Artificial intelligence (AI) refers to the simulation of human intelligence in machines that are programmed to think and learn like humans. Let us explore this topic and how it relates to the human experience.
Using Stability's Image Control Sketch route to turn a simple pencil sketch into a something nearing real-life.
Discover assets like this one.
The goal of this study is to explore Stability's Control Sketch route now available in the Stability API.
This route calls upon an image-to-image model which takes an image and text prompt as input and returns a new image that has combined both aspects of the reference image and prompt.
It's been really cool to try out so far. In this post I'll share some of the things I've tried and what I've learned so far.
Each run of this model costs you 3 credits, charged to your Stability account. This comes out to $0.03 (3 cents) per run given a price of 1000 credits for $10. Pretty reasonable given how much you can do with this. For comparison, the purely generative models from Stability come in somewhere between 3-8 credits per run depending on the model and quality chosen. These models are priced close to OpenAI's DALLE model as well.

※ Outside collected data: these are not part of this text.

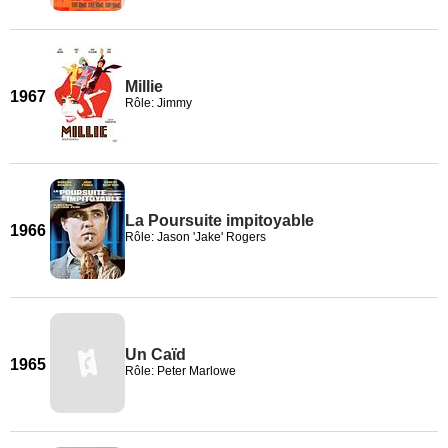
Millie
1967
Rôle: Jimmy
La Poursuite impitoyable
1966
Rôle: Jason 'Jake' Rogers
Un Caïd
1965
Rôle: Peter Marlowe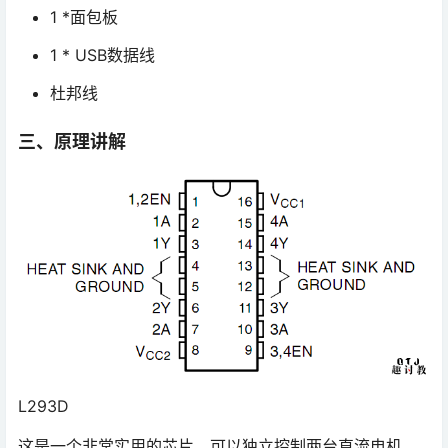
1 *面包板
1 * USB数据线
杜邦线
三、原理讲解
L293D
这是一个非常实用的芯片，可以独立控制两台直流电机。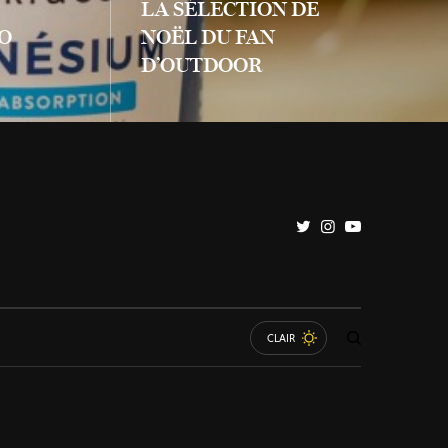
LA SÉLECTION DE
O
NOËL DU FAN
D’OUTDOOR
LIRE PLUS
CLAIR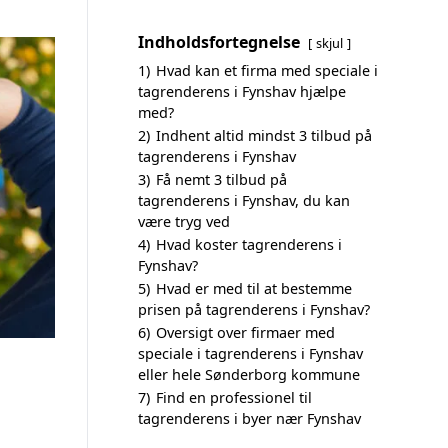
Indholdsfortegnelse
skjul
1)
Hvad kan et firma med speciale i
tagrenderens i Fynshav hjælpe
med?
2)
Indhent altid mindst 3 tilbud på
tagrenderens i Fynshav
3)
Få nemt 3 tilbud på
tagrenderens i Fynshav, du kan
være tryg ved
4)
Hvad koster tagrenderens i
Fynshav?
5)
Hvad er med til at bestemme
prisen på tagrenderens i Fynshav?
6)
Oversigt over firmaer med
speciale i tagrenderens i Fynshav
eller hele Sønderborg kommune
7)
Find en professionel til
tagrenderens i byer nær Fynshav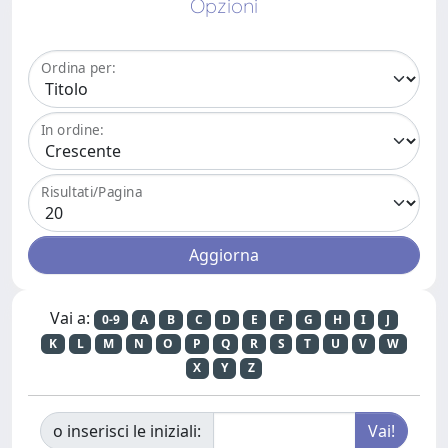
Opzioni
Ordina per:
In ordine:
Risultati/Pagina
Vai a:
0-9
A
B
C
D
E
F
G
H
I
J
K
L
M
N
O
P
Q
R
S
T
U
V
W
X
Y
Z
o inserisci le iniziali: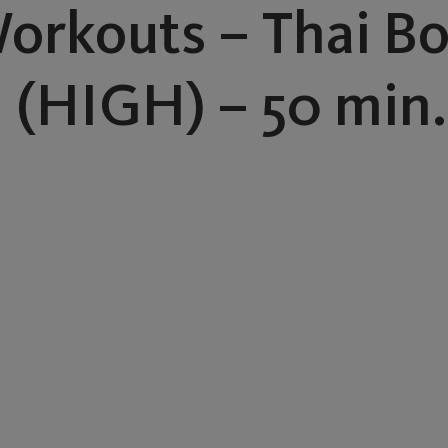
orkouts – Thai Bo
 (HIGH) – 50 min.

For more info about getting started with the Stability API service, see the Getting started section of my announcement post:
So let's check it out.
Shout-out to my sister for the reference sketch. She didn't give me any background about who this is or what it's supposed to be, so I'm just going to run with the ideas that stick out most to me.
The sketch looks like a woman meant to be sculpted out of marble. There's something about the stoic look on her face and the striking pose that makes it feel that way.
I don't think it was intentional but she actually reminds me of my grandmother and the pictures I saw of her when she was younger.
Now let's see what we can do with the Control Sketch route. The title of each of the images that follows was the prompt I included, in addition to the above reference image.
Pretty amazing. It captures the framing and positioning of the original extremely well.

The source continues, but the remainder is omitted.